Disaster recovery solutions in the cloud can be classified into the following types:

Zone-disaster recovery: This solution includes active zone-redundancy and primary/secondary disaster recovery. The network latency between data centers located in the same region is low. Therefore, zone-disaster recovery is suitable for protecting data against zone-level hazardous events, such as fire, network interruptions, and power outages. Although this solution uses simple methods to back up and restore data, it is applicable for common scenarios.
Active geo-redundancy: The network latency between data centers will be higher if the active geo-redundancy solution is used. However, this solution can efficiently protect data against region-level disasters, such as floods and earthquakes.
Disaster recovery based on three data centers across two zones: This solution provides the benefits of zone-disaster recovery and active geo-redundancy. This solution is suitable for scenarios where you need to ensure the continuity and availability of applications.

In most cases, the business architecture of an enterprise can be divided into the following layers from the top down: access layer, application layer, and data layer.

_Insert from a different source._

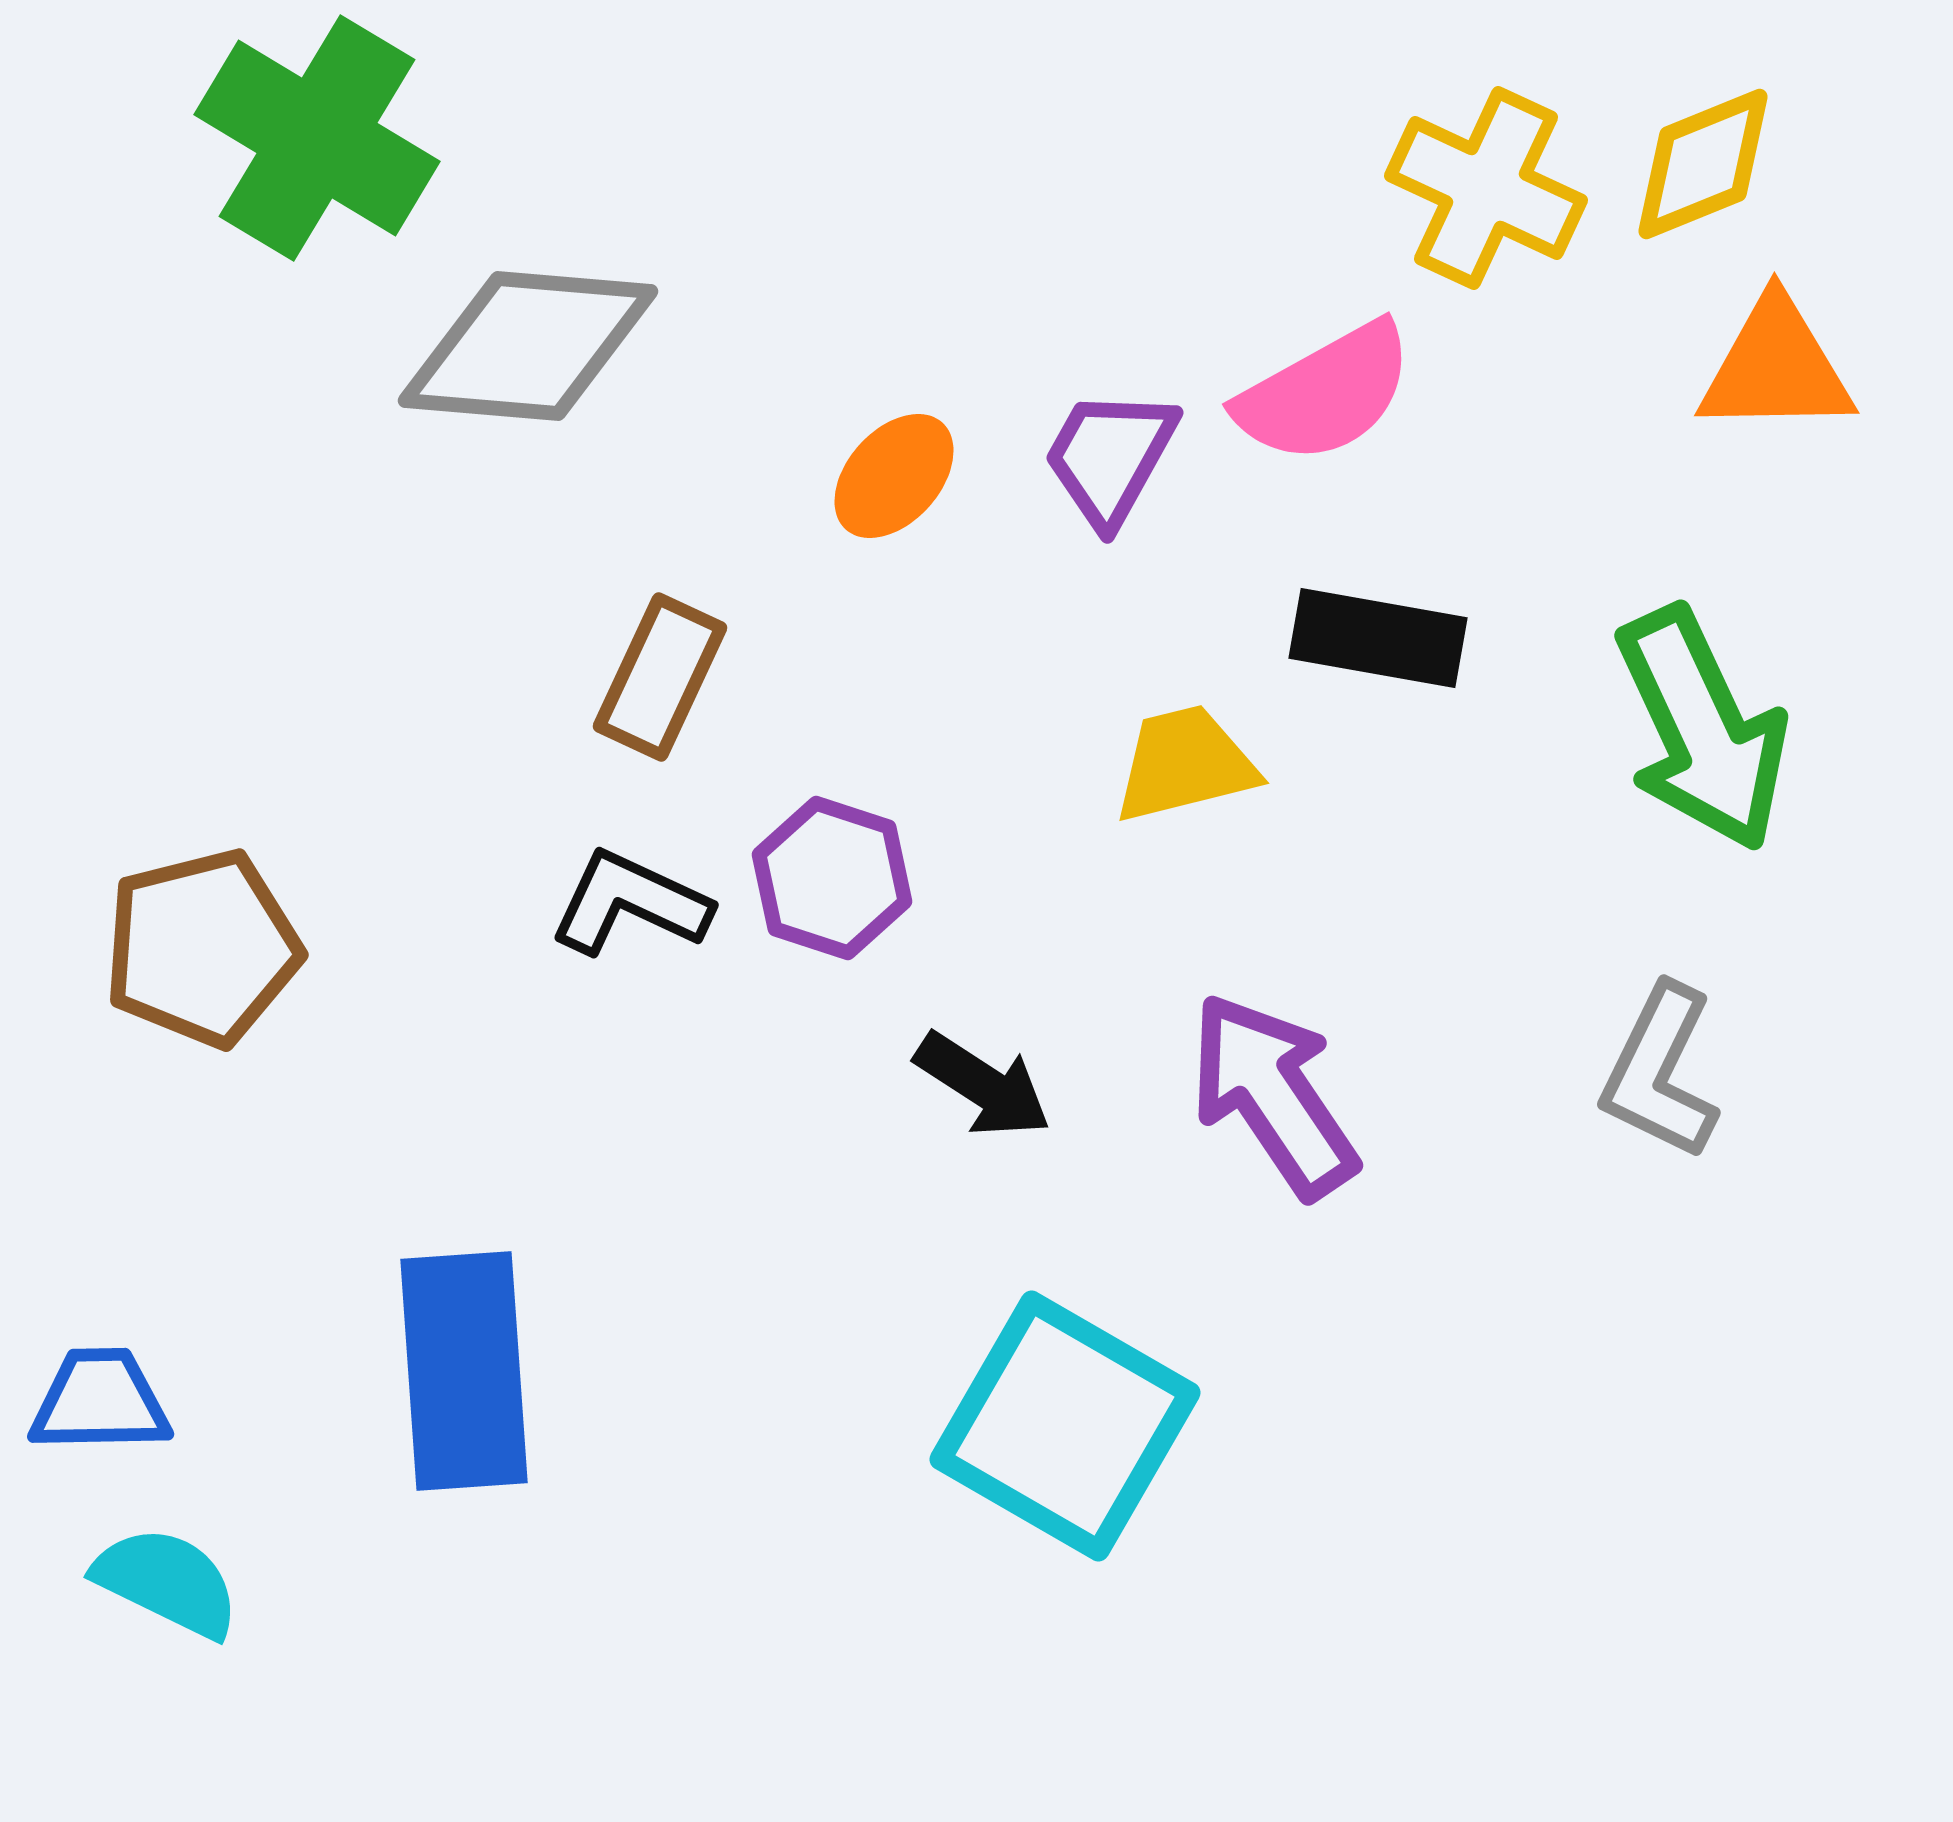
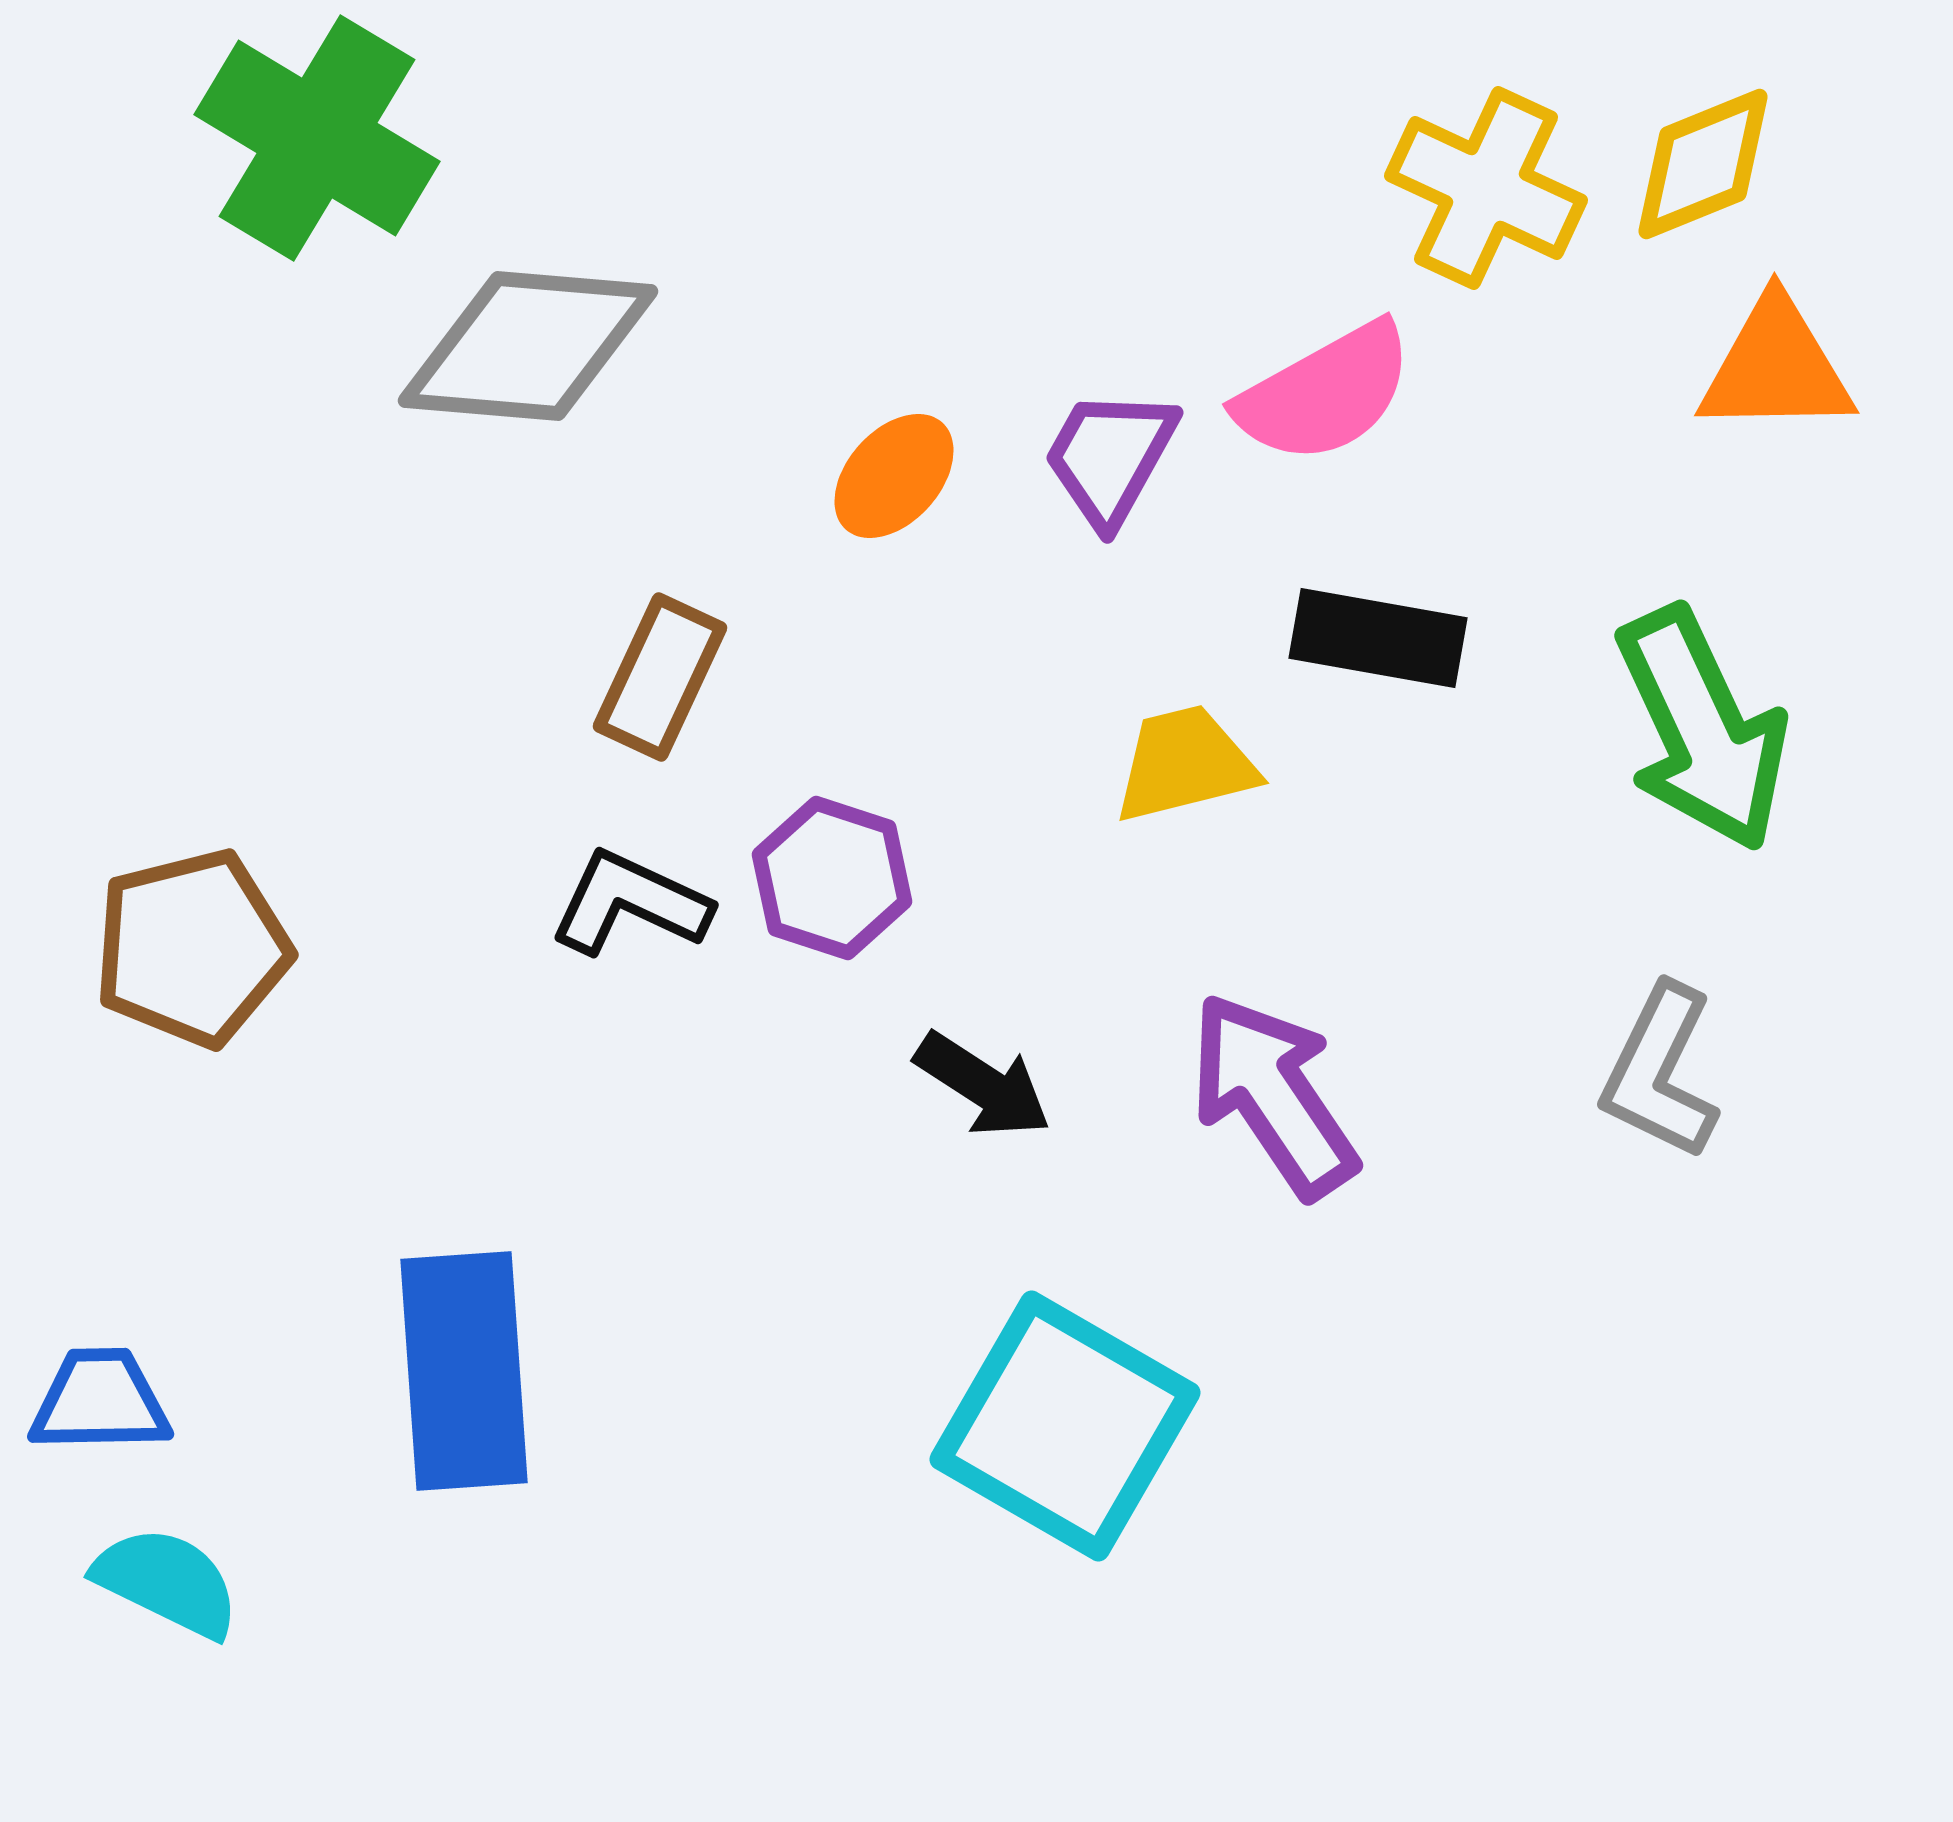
brown pentagon: moved 10 px left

Access layer: serves as an entry point for ingress traffic. This layer routes ingress traffic to the backend application layer based on forwarding rules.
Application layer: hosts applications. This layer processes ingress traffic and sends the results back to the upper layer.
Data layer: stores data. This layer provides data and storage services for the application layer.

When you build a disaster recovery system for your business, you need to enforce recovery measures on each layer.

Access layer: ACK One uses multi-cluster gateways to build the access layer. The multi-cluster gateways of ACK One support zone-disaster recovery. Therefore, the access layer built on ACK One is highly available.
Application layer: ACK One uses multi-cluster gateways to implement disaster recovery on the application layer. The multi-cluster gateways of ACK One support active zone-redundancy, primary/secondary disaster recovery, and geo-redundancy.
Data layer: Disaster recovery and data synchronization on the data layer have middleware dependencies.

Benefits

Disaster recovery by using the multi-cluster gateways of ACK One has the following advantages over disaster recovery by using DNS traffic distribution:

Disaster recovery by using DNS traffic distribution requires multiple load balancer IP addresses (one IP address for each cluster). Disaster recovery by using multi-cluster gateways uses only one load balancer IP address in one region and uses multi-zone deployment in the same region by default to ensure high availability.
Disaster recovery by using multi-cluster gateways supports request forwarding at Layer 7, while disaster recovery by using DNS traffic distribution does not support this feature.
In most cases, clients need to cache DNS query results during IP address switching in a disaster recovery system that uses DNS traffic distribution. This causes temporary service interruptions. Disaster recovery by using multi-cluster gateways can resolve this problem by seamlessly failing over to the backend pods in another cluster.
Multi-cluster gateways are region-level gateways. Therefore, you can complete all the operations on a Fleet instance without the need to install an Ingress controller or create Ingresses in each Container Service for Kubernetes (ACK) cluster. This helps you manage traffic in a region and reduce multi-cluster management costs.

Architecture

In this example, a web application is used to show how to use ALB multi-cluster gateways to implement zone-disaster recovery. The web application consists of a Deployment and a Service. The following figure shows the architecture of the zone-disaster recovery system.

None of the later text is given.